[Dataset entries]
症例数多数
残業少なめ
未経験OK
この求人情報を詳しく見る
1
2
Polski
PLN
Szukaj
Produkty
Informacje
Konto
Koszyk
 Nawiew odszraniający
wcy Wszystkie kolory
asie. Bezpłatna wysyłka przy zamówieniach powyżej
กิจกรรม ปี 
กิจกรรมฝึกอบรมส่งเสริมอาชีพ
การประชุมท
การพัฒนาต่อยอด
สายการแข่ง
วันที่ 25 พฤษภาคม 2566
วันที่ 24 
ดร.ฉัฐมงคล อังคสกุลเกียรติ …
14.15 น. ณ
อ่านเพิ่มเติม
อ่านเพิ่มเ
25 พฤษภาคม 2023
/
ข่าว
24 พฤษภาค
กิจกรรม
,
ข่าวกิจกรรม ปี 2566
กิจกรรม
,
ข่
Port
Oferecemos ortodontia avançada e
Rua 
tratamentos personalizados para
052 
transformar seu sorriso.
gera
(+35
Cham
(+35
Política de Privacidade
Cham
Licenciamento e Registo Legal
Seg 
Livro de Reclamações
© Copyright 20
* * *
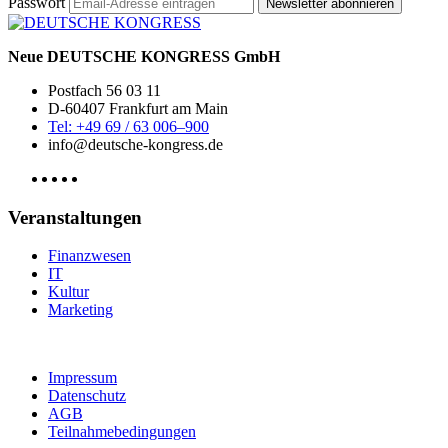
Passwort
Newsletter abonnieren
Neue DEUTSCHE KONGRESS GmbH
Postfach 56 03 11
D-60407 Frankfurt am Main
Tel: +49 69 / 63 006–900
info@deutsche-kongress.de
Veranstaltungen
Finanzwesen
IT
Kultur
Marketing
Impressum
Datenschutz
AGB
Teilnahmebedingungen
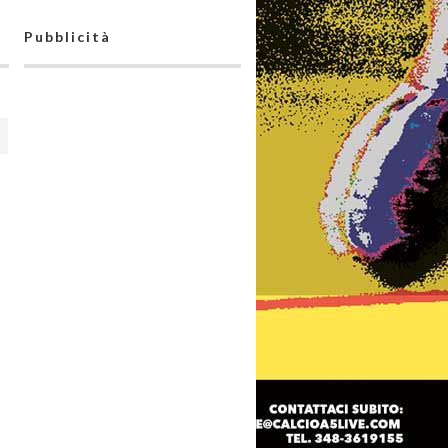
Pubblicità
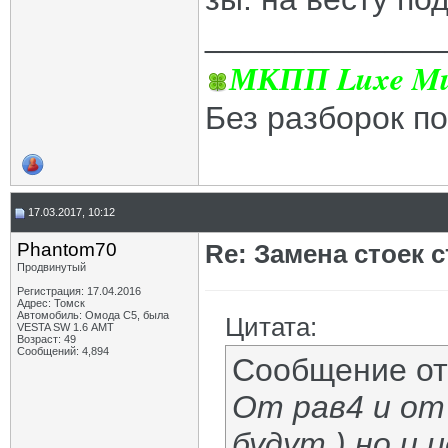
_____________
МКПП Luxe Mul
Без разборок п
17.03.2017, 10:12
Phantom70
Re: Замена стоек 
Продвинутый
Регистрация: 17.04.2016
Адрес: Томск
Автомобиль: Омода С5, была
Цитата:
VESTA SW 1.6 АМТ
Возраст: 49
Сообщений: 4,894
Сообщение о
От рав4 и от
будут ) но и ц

> **TASK REQUIREMENTS**:
Take the line above containing "Сообщений: 4,894", the line containing "будут ) но и ц", and all lines in between, and copy them exactly without anything else.

> **TASK OUTPUT**:
Сообщений: 4,894
Сообщение о
От рав4 и от
будут ) но и ц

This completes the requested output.